Dataset entries:
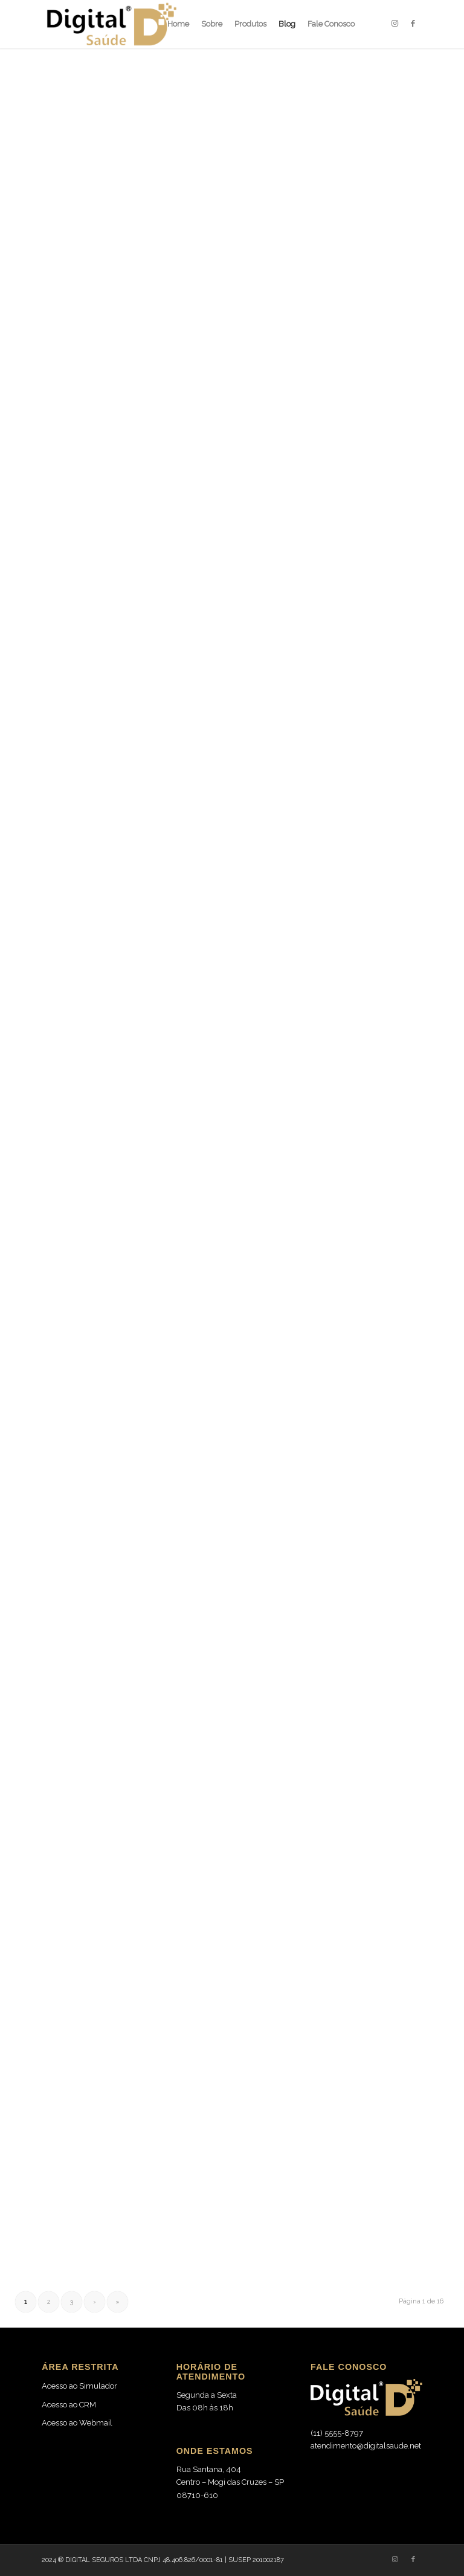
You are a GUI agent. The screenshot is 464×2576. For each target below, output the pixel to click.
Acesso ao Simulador (79, 2385)
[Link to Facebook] (413, 24)
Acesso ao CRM (69, 2404)
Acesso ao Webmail (77, 2422)
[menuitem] (178, 24)
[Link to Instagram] (395, 24)
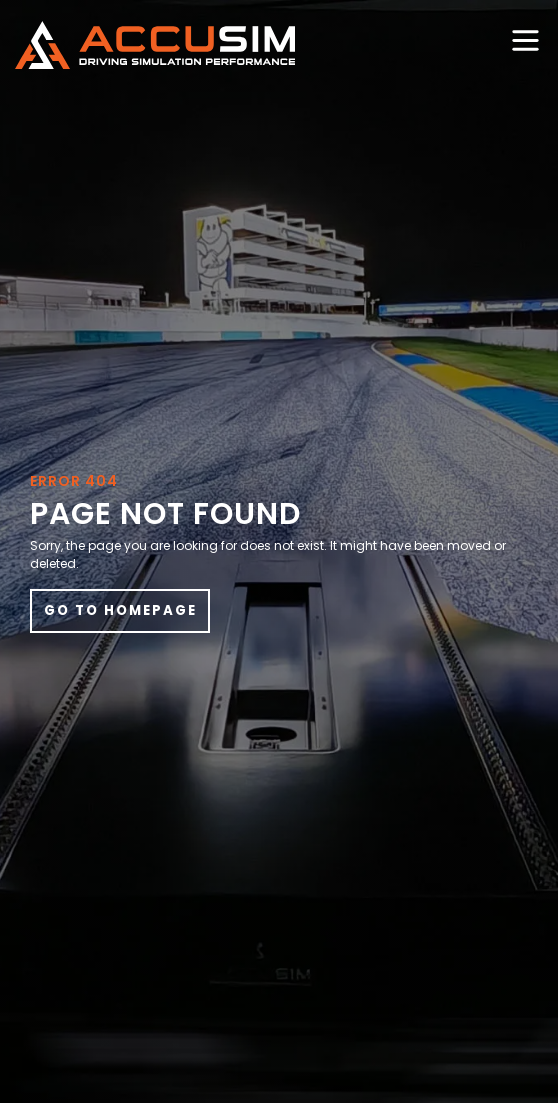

Required action: Transcribe exactly the span of lines from the line holding "Acesso ao CRM (69, 2404)" through the last line above, both included. Pictures stay out.

Answer space:
Acesso ao CRM (69, 2404)
Acesso ao Webmail (77, 2422)
[menuitem] (178, 24)
[Link to Instagram] (395, 24)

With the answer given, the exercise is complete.